Un tourbillon de couleurs ocre. Feuilles. Branches. Troncs. Tout défile devant les yeux de Lena. Soulevée comme un poids plume. Tirée par le col d'une seule main. Elle croise le regard de celle qui la soulève ainsi. Une grande brune, costaude. Avec une force incroyable. Avec un regard terrifiant aussi.

Lena est debout, maintenue par cette jeune femme. Autour d'elle un groupes de filles habillées de loques et d'uniformes rapiécés. Toutes armées... Une kalachnikov est d'ailleurs pointé sur la poitrine de Lena... La grande brune, Max, fait une moue de dégoût en contemplant Lena.

-"C'est pas une HiWi*... C'est une NKVD! Merde alors!"

Une femme se plante devant Lena. Elle porte un casque allemand orné d'un dessin représentant un pingouin qui crotte sur une croix gammée. Elle regarde Lena dans les yeux.

-"Uniforme de Capitaine du NKVD..." Murmure t elle sur un ton neutre.

Lena tremble de tous ses membres. Douleur dans la bouche, douleurs dans les reins. Mais elle tente de prendre la parole.

-"Écoutez, je m'appelle Lena..."

Mais elle n'a pas le temps de finir sa phrase. Max lui décoche un coup de poing dans le ventre. Lena se courbe en deux, le souffle coupé. La géante lui tire alors la tête en arrière par les cheveux. Explosion de douleur.

-"Ta gueule, toi! Tu parleras si on te pose des questions, sinon tu la fermes!"

-"Faut vraiment être à la masse pour porter un tel uniforme dans ce coin... On peut savoir où tu allais comme ça..." Demande la fille au casque en examinant le fusil de Lena.

-"Louga..." souffle Lena.

-"C'est ton fusil?" Poursuit la fille.

-"Oui..."

-"Hé Penguin, qu'est ce qu'on en a foutre de tout ça? HiWi ou NKVD, peu importe pour moi, c'est tous les mêmes merdes! On l'égorge comme son pote!"

La femme au casque allemand vient de trouver la lunette de visée dans le sac. Tranquillement, elle pose la lunette sur le fusil de Lena. Elle laisse poindre un regard d'admiration vers l'arme.

-"Non on l'emmène.... J'ai dis que je voulais en savoir plus..." Répond Penguin qui doit être la chef du groupe. Elle détourne son regard du fusil pour le reposer sur Lena. "Attache lui les mains, et si elle fait le moindre faux pas, tu la liquide..."

-"Fais moi plaisir, beauté, fais un seul petit geste de travers..." Susurre Max à Lena dans un sourire sadique.

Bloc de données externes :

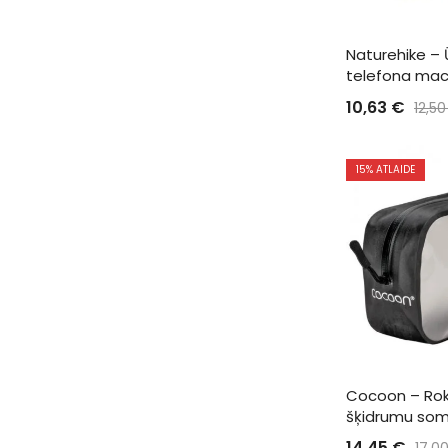
Naturehike – 
telefona mac
10,63
€
12,5
15
% ATLAIDE
Cocoon – Rok
šķidrumu so
14,45
€
17,0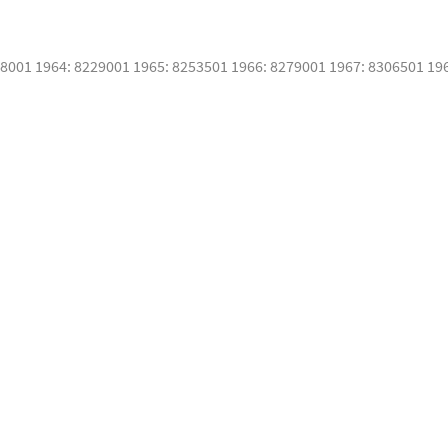
08001 1964: 8229001 1965: 8253501 1966: 8279001 1967: 8306501 19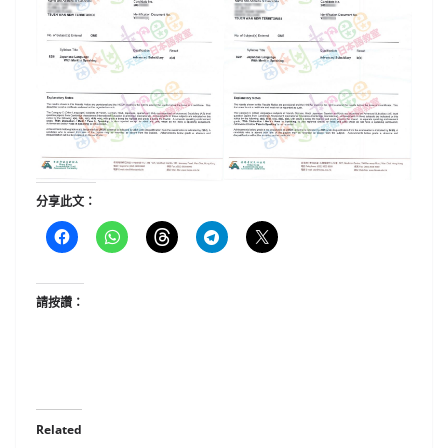
分享此文：
請按讚：
Related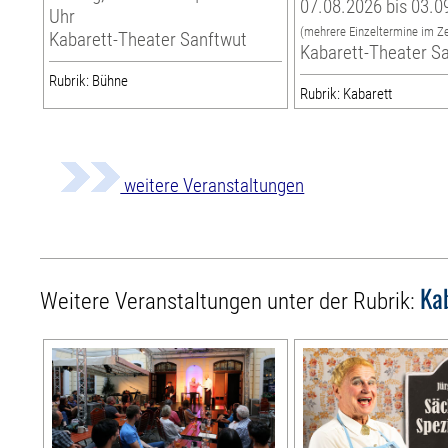
07.08.2026 bis 03.0
Uhr
(mehrere Einzeltermine im Z
Kabarett-Theater Sanftwut
Kabarett-Theater S
Rubrik: Bühne
Rubrik: Kabarett
weitere Veranstaltungen
Ka
Weitere Veranstaltungen unter der Rubrik: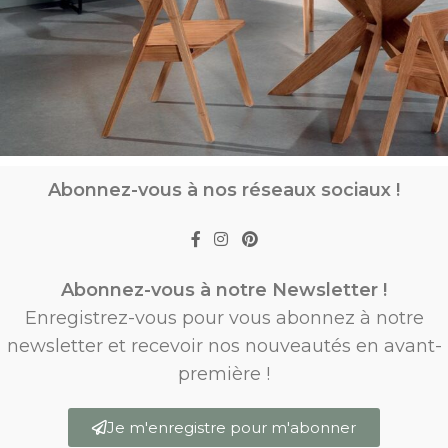
Abonnez-vous à nos réseaux sociaux !
Abonnez-vous à notre Newsletter !
Enregistrez-vous pour vous abonnez à notre
newsletter et recevoir nos nouveautés en avant-
première !
Je m'enregistre pour m'abonner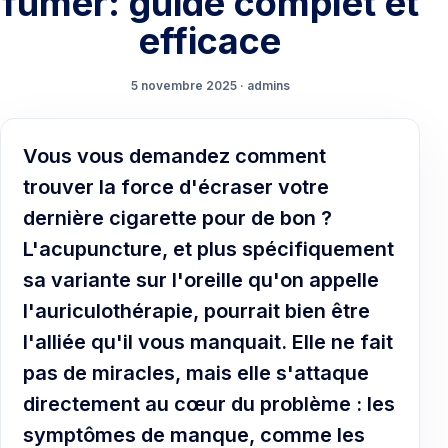
fumer: guide complet et
efficace
5 novembre 2025 · admins
Vous vous demandez comment
trouver la force d'écraser votre
dernière cigarette pour de bon ?
L'acupuncture, et plus spécifiquement
sa variante sur l'oreille qu'on appelle
l'auriculothérapie, pourrait bien être
l'alliée qu'il vous manquait. Elle ne fait
pas de miracles, mais elle s'attaque
directement au cœur du problème : les
symptômes de manque, comme les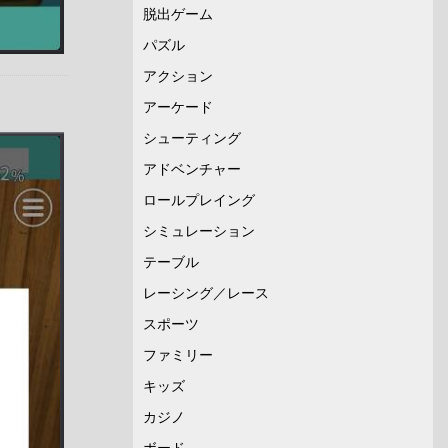
脱出ゲーム
パズル
アクション
アーケード
シューティング
アドベンチャー
ロールプレイング
シミュレーション
テーブル
レーシング／レース
スポーツ
ファミリー
キッズ
カジノ
ボード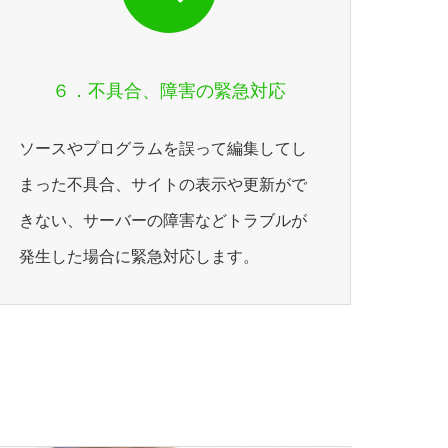
６．不具合、障害の緊急対応
ソースやプログラムを誤って編集してし
まった不具合、サイトの表示や更新がで
きない、サーバーの障害などトラブルが
発生した場合に緊急対応します。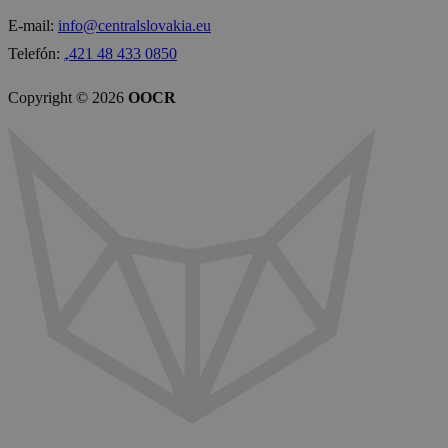
E-mail:
info@centralslovakia.eu
Telefón:
₊421 48 433 0850
Copyright © 2026
OOCR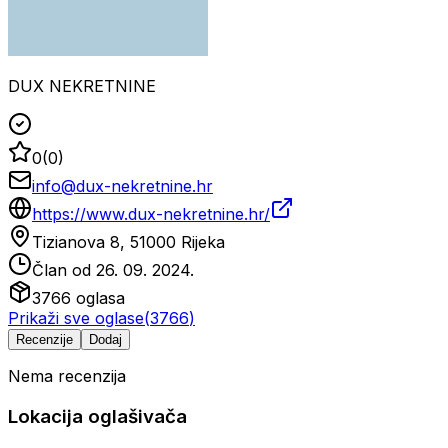
DUX NEKRETNINE
0
(
0
)
info@dux-nekretnine.hr
https://www.dux-nekretnine.hr/
Tizianova 8, 51000 Rijeka
Član od
26. 09. 2024.
3766
oglasa
Prikaži sve oglase
(
3766
)
Recenzije
Dodaj
Nema recenzija
Lokacija oglašivača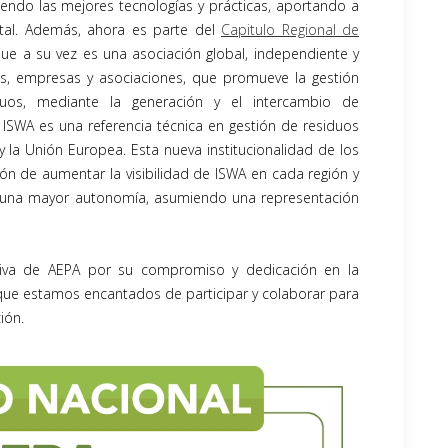
endo las mejores tecnologías y prácticas, aportando a
ntal. Además, ahora es parte del
Capitulo Regional de
que a su vez es una asociación global, independiente y
les, empresas y asociaciones, que promueve la gestión
iduos, mediante la generación y el intercambio de
 ISWA es una referencia técnica en gestión de residuos
 la Unión Europea. Esta nueva institucionalidad de los
ón de aumentar la visibilidad de ISWA en cada región y
e una mayor autonomía, asumiendo una representación
utiva de AEPA por su compromiso y dedicación en la
 que estamos encantados de participar y colaborar para
ión.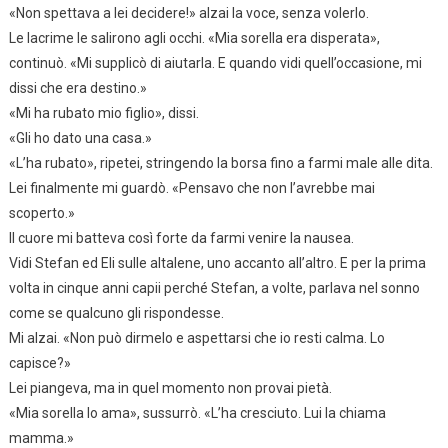
«Non spettava a lei decidere!» alzai la voce, senza volerlo.
Le lacrime le salirono agli occhi. «Mia sorella era disperata»,
continuò. «Mi supplicò di aiutarla. E quando vidi quell’occasione, mi
dissi che era destino.»
«Mi ha rubato mio figlio», dissi.
«Gli ho dato una casa.»
«L’ha rubato», ripetei, stringendo la borsa fino a farmi male alle dita.
Lei finalmente mi guardò. «Pensavo che non l’avrebbe mai
scoperto.»
Il cuore mi batteva così forte da farmi venire la nausea.
Vidi Stefan ed Eli sulle altalene, uno accanto all’altro. E per la prima
volta in cinque anni capii perché Stefan, a volte, parlava nel sonno
come se qualcuno gli rispondesse.
Mi alzai. «Non può dirmelo e aspettarsi che io resti calma. Lo
capisce?»
Lei piangeva, ma in quel momento non provai pietà.
«Mia sorella lo ama», sussurrò. «L’ha cresciuto. Lui la chiama
mamma.»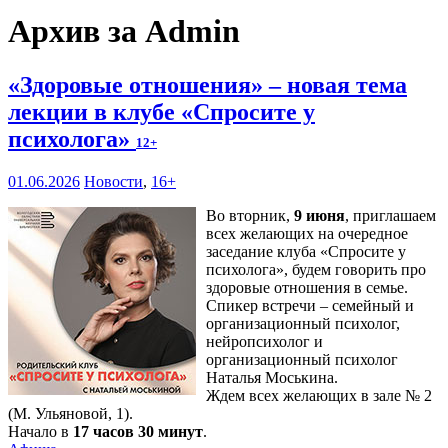
Архив за Admin
«Здоровые отношения» – новая тема
лекции в клубе «Спросите у
психолога»
12+
01.06.2026
Новости
,
16+
Во вторник,
9 июня
, приглашаем
всех желающих на очередное
заседание клуба «Спросите у
психолога», будем говорить про
здоровые отношения в семье.
Спикер встречи – семейный и
организационный психолог,
нейропсихолог и
организационный психолог
Наталья Моськина.
Ждем всех желающих в зале № 2
(М. Ульяновой, 1).
Начало в
17 часов 30 минут
.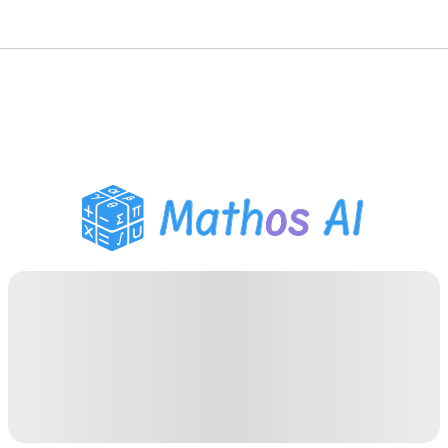
गणित सॉल्वर
AI ट्यूटर
PDF होमवर्क सहायक
अध्ययन उपकरण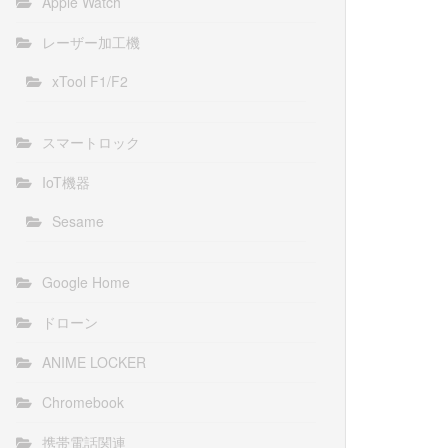
Apple Watch
レーザー加工機
xTool F1/F2
スマートロック
IoT機器
Sesame
Google Home
ドローン
ANIME LOCKER
Chromebook
携帯電話関連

Les mains attachées derrière le dos. Fil de fer. Serré. Coupant. Lena déambule au milieu du groupe à travers la forêt. Elle sent les nombreux regards qui se posent sur elle. Mais elle n'ose pas trop relever la tête. Elle est sous la garde de Max. Au moindre mouvement, gifles, insultes et coups... Une marche exténuante pour la rouquine.

Au bout de deux heures, le groupe arrive dans un sous bois. Petites cabanes de fortunes adossées aux arbres. Débarras de bidons et de caisses. Le tout voilé par des treillis. Le camp...

Max pousse Lena vers un arbre à l'écart et la projette à terre. Choc. Gémissements. Des larmes lui montent aux yeux même si elle fait tout pour les retenir. La géante lui prend une jambe et l'attache au tronc de l'arbre.

-"Tu reste là et tu bouges pas, compris?" Sur le "compris" Elle lui décoche un coup de pied dans le ventre.

-"Ca suffit maintenant Max!" Crie une fille derrière elle. "Va te défouler en préparant le bois pour ce soir..."

-"Mais c'est ma prisonnière... " Gémit Max comme un enfant à qui on vient de retirer un jouet.

-"Hé bien, laisse moi m'en occuper!"

Max grommelle sa déception tout en s'en allant.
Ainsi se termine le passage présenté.